I debated whether I should chance drinking anything, much less staying. The grime in this place was a bigger threat to my well-being than Cavagnolo.

The front door opened. A big-haired frosted blonde entered. She had the hard look of a has-been party girl taking the express lane from thirty to senior citizen. She stopped beside me and laid her pink sequined purse on the bar counter.

The blonde peeled off a denim jacket with pile lining and revealed a tangerine tube top squeezing a pair of leathered breasts. Shiny earrings hefty as horseshoes drooped from her earlobes. Her blue eyes were the color of faded ink.

She parked her narrow jeans on the adjacent stool. Her perfume would’ve made a skunk cry for a gas mask.

The woman raised one painted eyebrow in a come-hither look as subtle as a tire iron smacking my nose. “Buy a lady a drink?”

Lady, what lady?

I glanced around the bar to gauge the others’ reactions. This was a place where livers came to die, not for tourists to hook up with the locals.

Mr. Munchkin arrived with a Corona Light for me and a Bud Light for her. He didn’t ask her, the usual? Nor did he ask if I was buying.

She picked the bottle by the neck and raised it in a toast. “Appreciate it.”

I’d lost my thirst and let beads of sweat collect around my bottle. “What gives…”

She completed the question like she had practice. “Shawna.” She propped an elbow on the edge of the bar, leaned on that arm, and gave a pensive look like she was trying to figure out how much money I had in my pocket. “And you?”

“You didn’t let me finish my question. I was going to say, what gives with you being here?”

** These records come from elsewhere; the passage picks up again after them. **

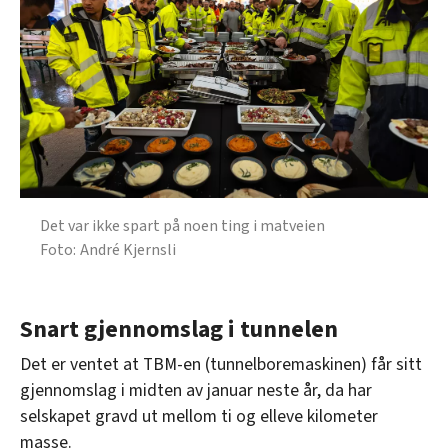
Det var ikke spart på noen ting i matveien
André Kjernsli
Snart gjennomslag i tunnelen
Det er ventet at TBM-en (tunnelboremaskinen) får sitt
gjennomslag i midten av januar neste år, da har
selskapet gravd ut mellom ti og elleve kilometer
masse.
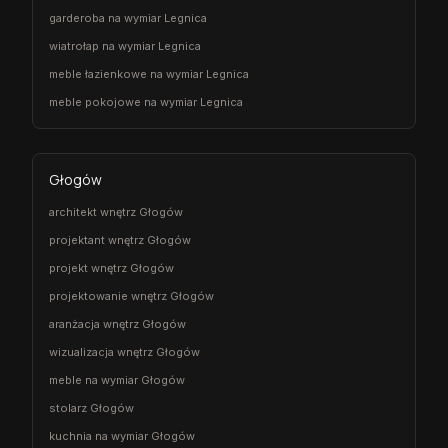
garderoba na wymiar Legnica
wiatrołap na wymiar Legnica
meble łazienkowe na wymiar Legnica
meble pokojowe na wymiar Legnica
Głogów
architekt wnętrz Głogów
projektant wnętrz Głogów
projekt wnętrz Głogów
projektowanie wnętrz Głogów
aranżacja wnętrz Głogów
wizualizacja wnętrz Głogów
meble na wymiar Głogów
stolarz Głogów
kuchnia na wymiar Głogów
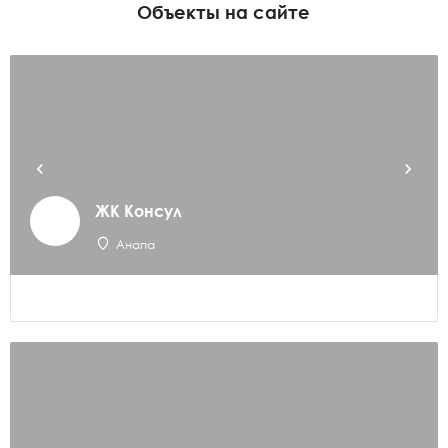
Объекты на сайте
ЖК Консул
Анапа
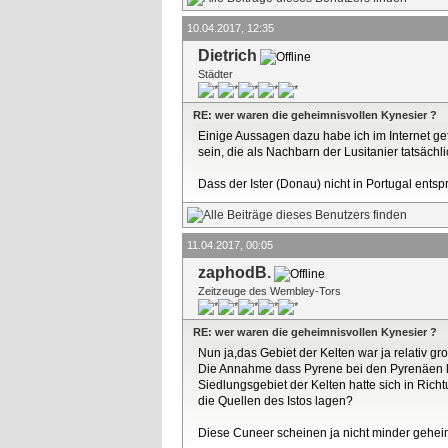
10.04.2017, 12:35
Dietrich
Städter
RE: wer waren die geheimnisvollen Kynesier ?
Einige Aussagen dazu habe ich im Internet ge
sein, die als Nachbarn der Lusitanier tatsäch
Dass der Ister (Donau) nicht in Portugal ents
11.04.2017, 00:05
zaphodB.
Zeitzeuge des Wembley-Tors
RE: wer waren die geheimnisvollen Kynesier ?
Nun ja,das Gebiet der Kelten war ja relativ gro
Die Annahme dass Pyrene bei den Pyrenäen la
Siedlungsgebiet der Kelten hatte sich in Ric
die Quellen des Istos lagen?
Diese Cuneer scheinen ja nicht minder geheim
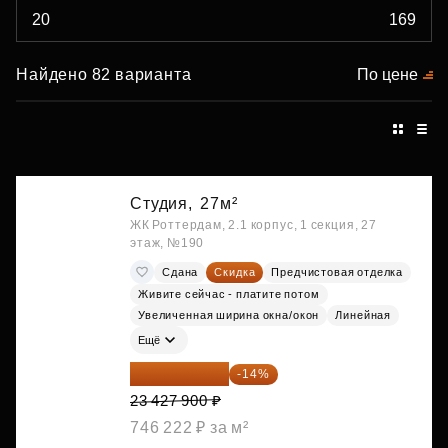
Найдено 82 варианта
По цене
Студия,
27м²
ЖК Роттердам, 2.1 корпус, 1 секция, 27
этаж, №190
Сдана
Скидка
Предчистовая отделка
Живите сейчас - платите потом
Увеличенная ширина окна/окон
Линейная
Ещё
20 147 994 ₽
-14%
23 427 900 ₽
746 222 ₽ за м²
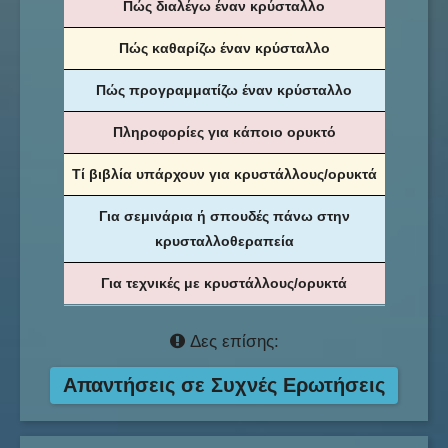
Πώς διαλέγω έναν κρύσταλλο
Πώς καθαρίζω έναν κρύσταλλο
Πώς προγραμματίζω έναν κρύσταλλο
Πληροφορίες για κάποιο ορυκτό
Τί βιβλία υπάρχουν για κρυστάλλους/ορυκτά
Για σεμινάρια ή σπουδές πάνω στην
κρυσταλλοθεραπεία
Για τεχνικές με κρυστάλλους/ορυκτά
Δες επίσης:
Απαντήσεις σε Συχνές Ερωτήσεις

“Thought you might like some company.” She took a pull on the Bud and left a smudge of lipstick.

Shawna had popped into the bar the minute I sat down and had singled me out. Maybe she’s a hooker-in Morada? — and that’s why the regulars took no notice.

Or something else was going on.

“How about a real drink?” I asked.

Shawna put the beer down and reached for her jacket and purse. “That’s what I’m talking about. Lead the way, cowboy.”